The panes were blind with showers. A fire had been lit in the drawing room – in August – accompanied by a heartening red. There was no nonsense about a light summer white on this August day. Warmed by flames and glasses, the talk settled into a very Tory rhythm: eupeptic pessimism.I apologised for using two phrases which I have repeated far too often. But I find it impossible to discuss geopolitics without falling back on them. They both sprang from the troubled Ireland of great hatred, little room. The first is Yeats: ‘The best lack all conviction; the worst are full of passionate intensity.’ The second, Sean O’Casey: The whole world’s in a terrible state o’chassis [chaos].’
So it is.
It is hard to escape the conclusion that over the past century, mankind has made a terrible mess of its affairs and is likely to go on doing so. There was a moment in the late eighteenth century when it seemed as if the Enlightenment might live up to its name, abetted by the Industrial and agricultural Revolutions. Until then, much human life had barely risen above an animal struggle for food, clothing, shelter and sex. Humanity’s most common anthem would have been a cry of pain. Then everything appeared to change.
In Britain, the bloody constitutional conflicts of the seventeenth century gave way to a growth of political stability. Parliamentary disputes no longer ended in proscriptions, while new methods of production enabled men to move beyond subsistence-level survival.
There was still hardship. In Eric Hobsbawm‘s words, the first generation of industrial workers often responded to their new conditions with dreams and violence. But there was more progress than regress. In earlier decades, there were similar grounds of optimism in France. As befits a nation which prides itself on intellectualism, the French philosophers were the strike battalions of the Enlightenment.
Then everything went wrong. Philosophers gave way to Jacobins, and with them a technological invention of the Enlightenment era: the guillotine. Napoleon restored order and crushed anarchy. He also followed in the footsteps of the most enlightened of all monarchs, Frederick the Great, who proved that Enlightened warfare was not a paradox: merely a more efficient way of fighting battles.

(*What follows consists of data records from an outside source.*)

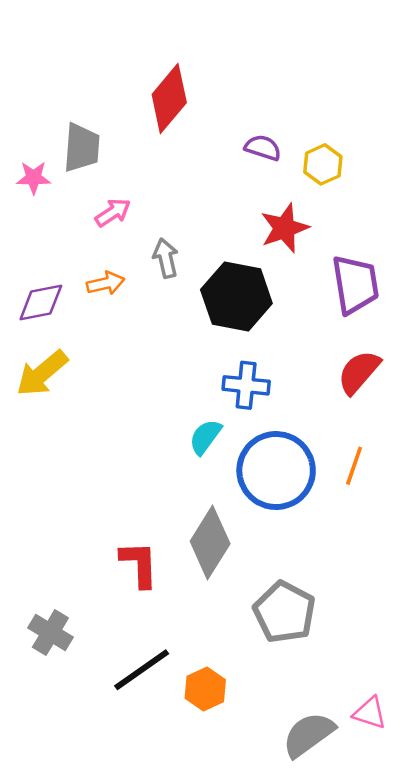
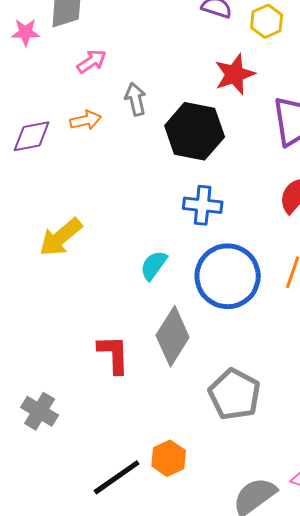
yellow arrow: (42, 373) -> (61, 237), moved
cyan semicircle: (205, 437) -> (154, 265), moved
black line: (142, 670) -> (117, 477), moved

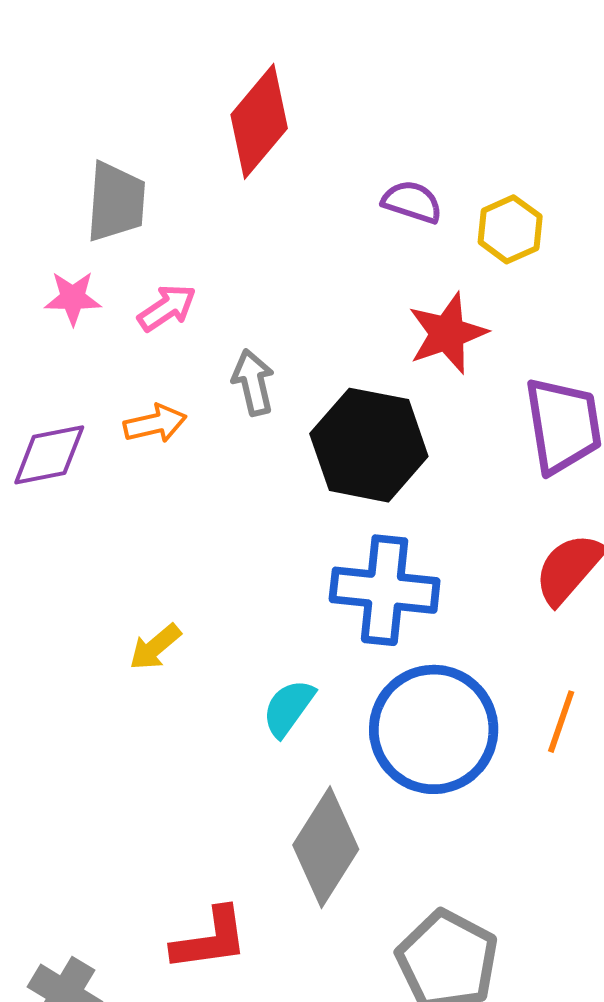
pink star: (26, 32) -> (73, 298), moved
blue cross: (203, 205) -> (385, 590), size x1.4
yellow arrow: (61, 237) -> (155, 647), moved, size x0.6
red L-shape: (114, 354) -> (210, 939), moved, turned 84

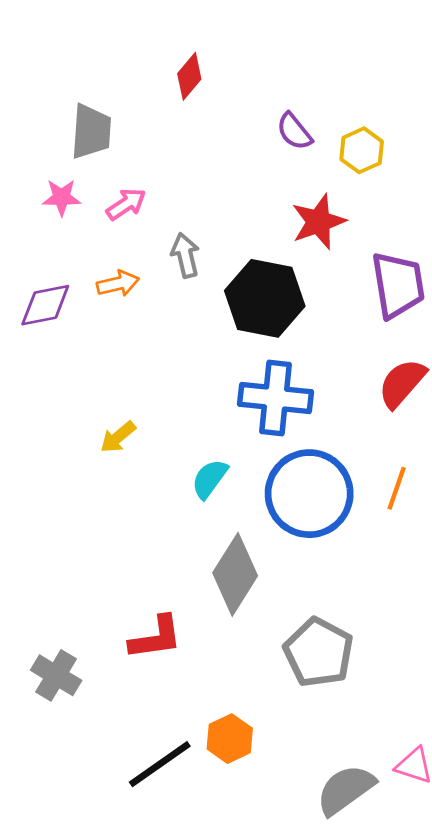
red diamond: (259, 121) -> (189, 76), size x0.6
purple semicircle: (412, 202) -> (294, 131), turned -147

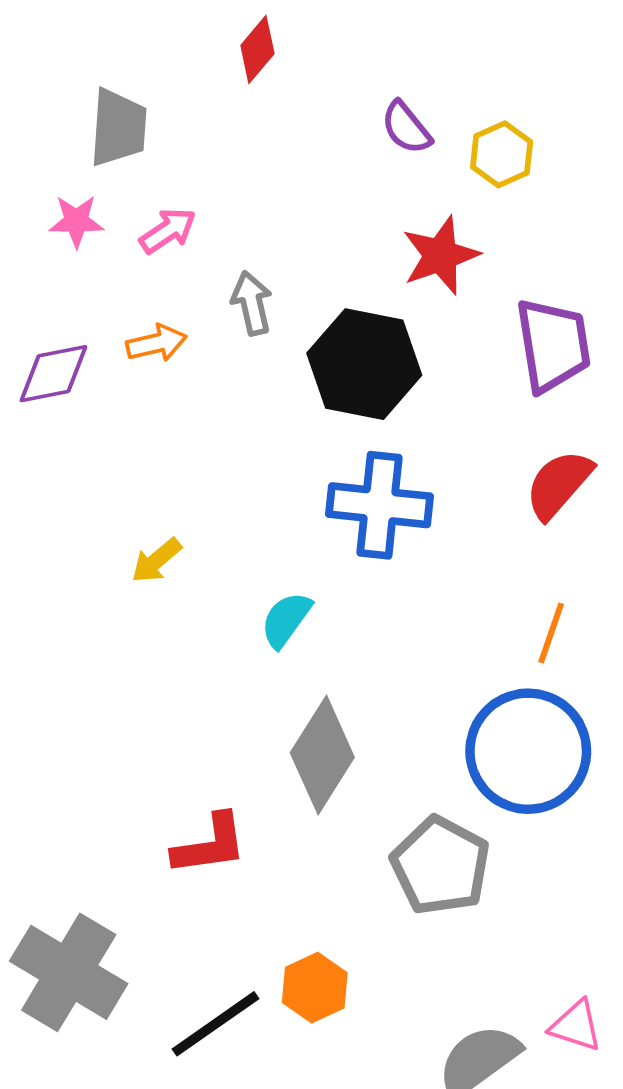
blue circle: (309, 494) -> (528, 751), moved
gray cross: (56, 675) -> (69, 972), moved, size x1.6

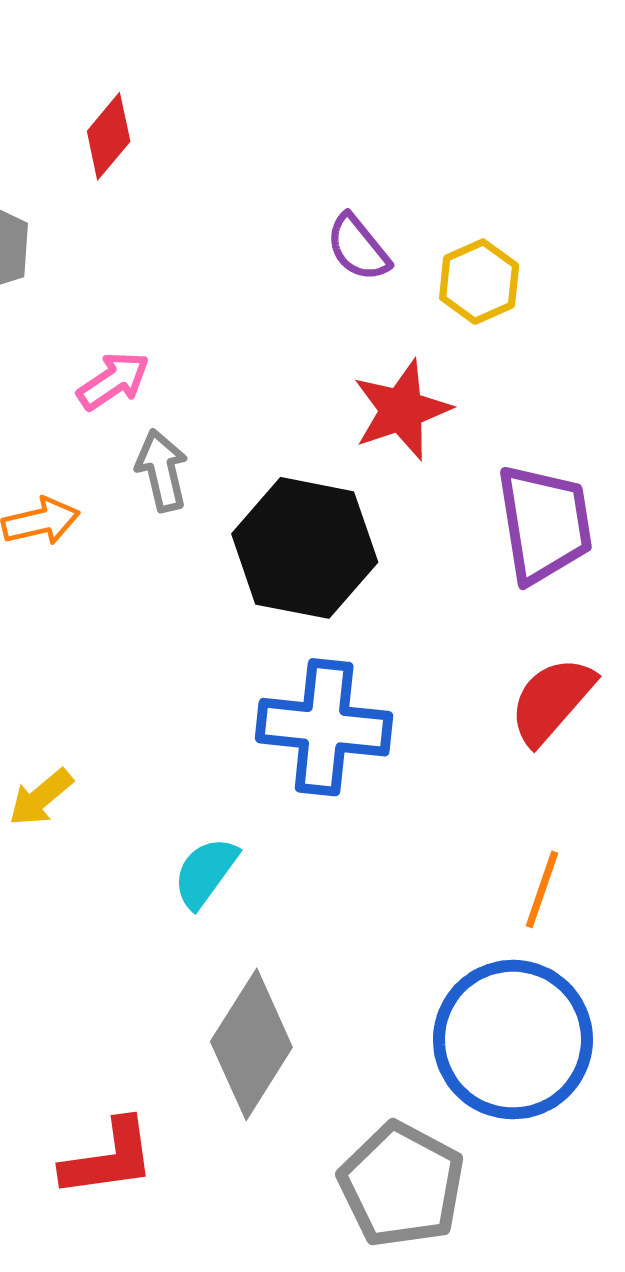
red diamond: (257, 50) -> (109, 136), moved
pink arrow: (168, 231) -> (113, 381), moved

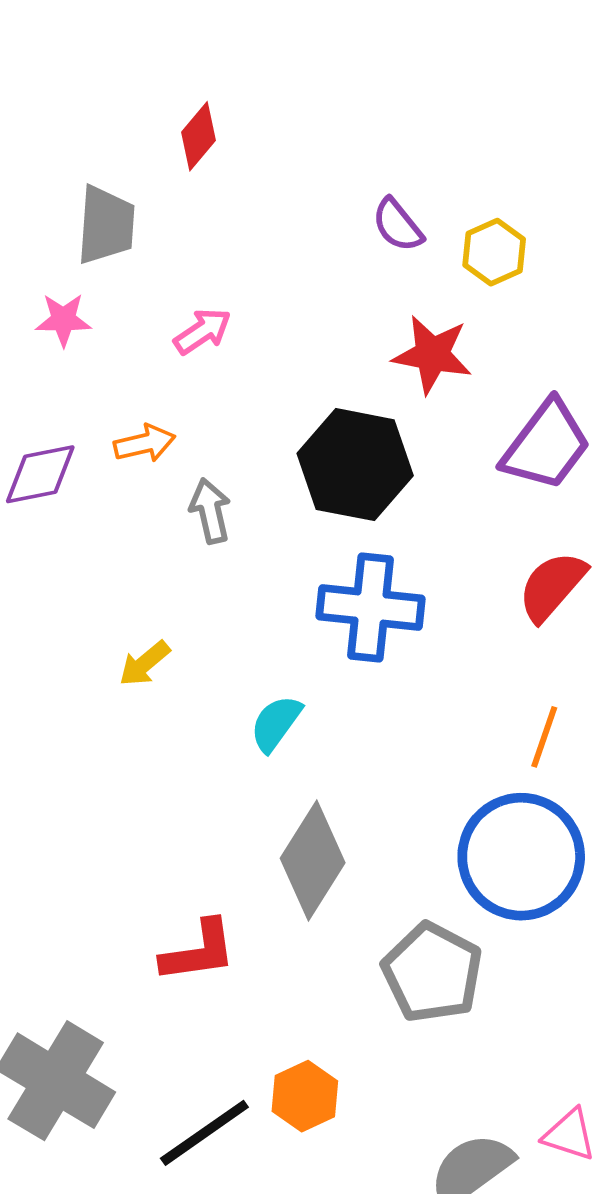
red star: (402, 410) -> (432, 354), turned 30
gray arrow: (162, 470) -> (210, 511), moved
purple trapezoid: (544, 524) -> (546, 445), turned 46

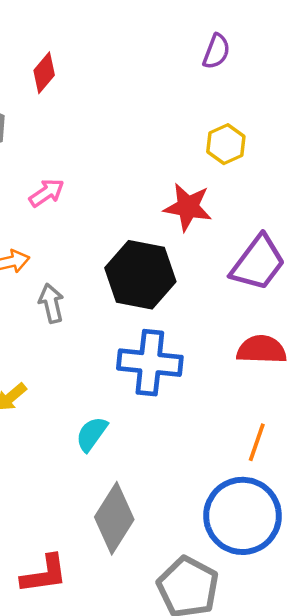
purple semicircle: (398, 225) -> (216, 51), moved, turned -120
red semicircle: (552, 586) -> (262, 350), turned 51

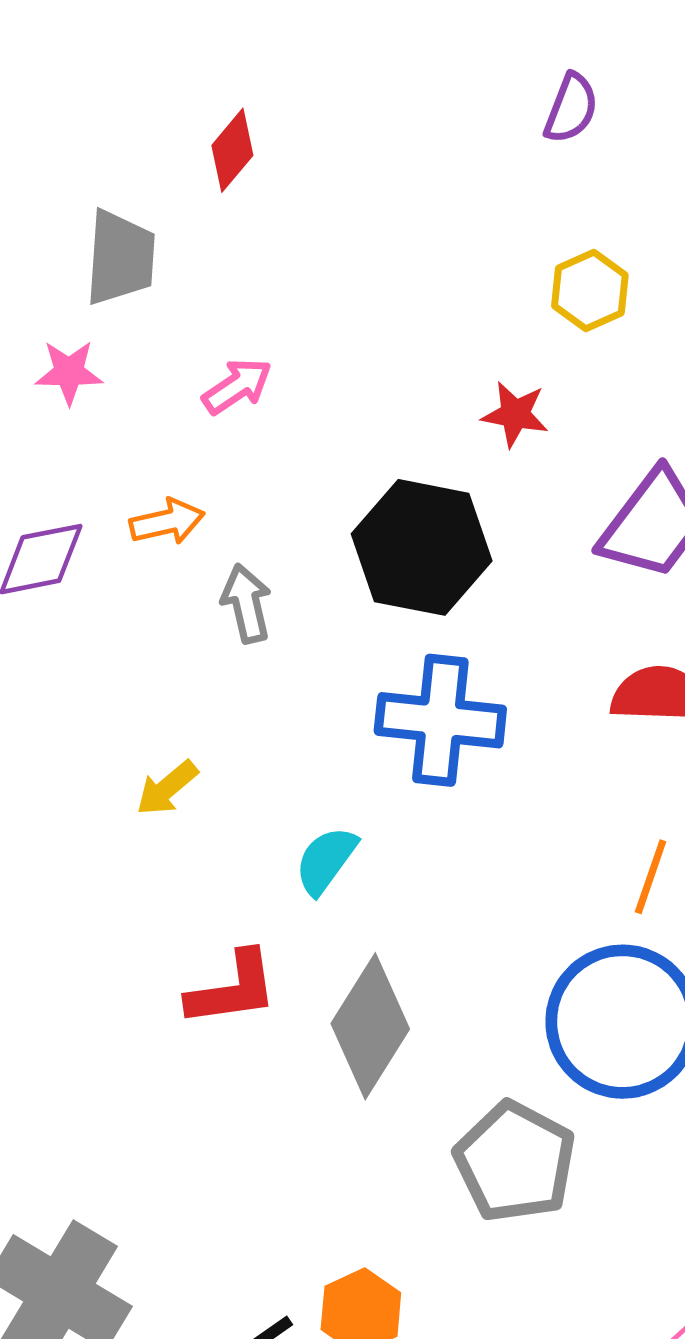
red star: (188, 207) -> (515, 414), size x0.7
red L-shape: (44, 574) -> (232, 989), moved

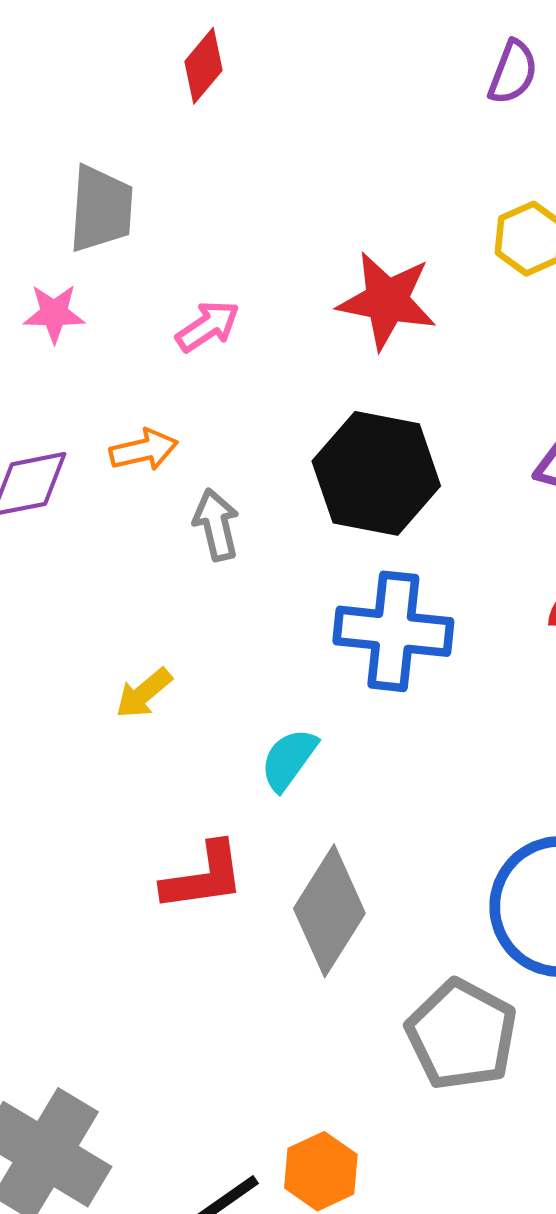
red diamond: (232, 150) -> (203, 66), moved
red star: (515, 414) -> (387, 301), moved, size x1.6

Napoleon went further and he also sowed the harvests of future wars by stimulating a development which he would not have wished to promote: nationalism. Bonaparte believed that there should only be one nationalism in Europe: the French version, reinforced by a successor to the Holy Roman Empire: kingdoms and principalities ruled by his dynasty.
For a century after his fall, two versions of nationalism contended for mastery: the acceptable one, in which nation-states could evolve and succeed – and the malign one. In 1914, the latter prevailed.
There followed a second fall of man. But 1945, Europe was shattered: European civilisation looked like an old bitch gone in the teeth, as Ezra Pound put it. Two world wars had brought the world to the edge of the abyss. It seemed likely that a third would finish the process.
Mankind survived. It would be pleasant to believe that this was due to a rebirth of the ‘light’ aspects of the Enlightenment. Not so. We were only saved from destruction by the threat of annihilation, through mutually-assured destruction.
Prosperity recovered and Western Europe stabilised. There was never going to be another war over Alsace-Lorraine, while the Cold war ceased to trouble the thermometer. Then, better still, we won the Cold War. George Bush hailed a New World Order; Francis Fukuyama, the End of History.
If only. History was not prepared to be written out of history. As for a new world order, there is a shorter phrase, which is still the best short summary of the human condition: original sin.
Thirty years after the end of the Cold War, we have a successor, which is much harder to police. What will befall Russia? Can we find a modus vivendi? Is there a benign outcome which does not risk the use of nuclear weapons? What about China? In the late Sixties, Richard Nixon argued that US diplomacy should strive to bring the Chinese into an international framework of legal understandings and economic partnership. The case for all that is as strong as ever. But is it achievable?
It would be easy to assert that since 1945, most of the West’s attempts to sort out the Middle East could be summarised in three words: folly, fatuity and failure. A late friend of mine, Frank Steele, always spoke of the ‘Muddle’ East. If anything, that is an understatement. Is there any hope of un-muddlement?
We could move westwards to Africa, Ex Africa semper aliquid mali. Nigeria and South Africa could both be major economies helping to pull up the rest of sub-Saharan Africa with them. Instead, there seems no escape from chaos and corruption.
Chaos and corruption: what about a Biden-Trump rematch? The US has rarely if ever been in more need of strong leadership. Where is that to be found?
It was almost time to paraphrase Housman; pass me the glass, lad and have some more claret. But let us finish on an optimistic note. Adam Smith once consoled his hearers by telling them that: ‘There is a great deal of ruin in a nation.’ We can only hope that he was right.